Problem to work on
Scan the data below and copy each line where "Name" occurs.

....

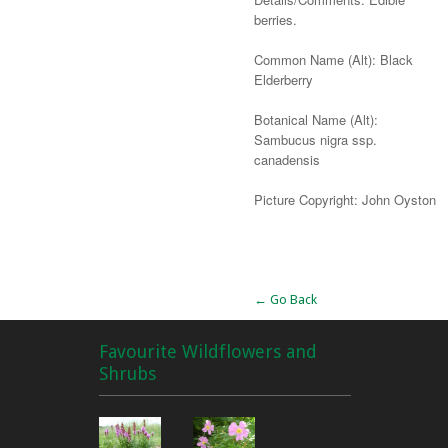
berries.
Common Name (Alt): Black
Elderberry
Botanical Name (Alt):
Sambucus nigra ssp.
canadensis
Picture Copyright: John Oyston
Alternative:
← Go Back
Favourite Wildflowers and
Shrubs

....

Solution to this problem
Common Name (Alt): Black
Botanical Name (Alt):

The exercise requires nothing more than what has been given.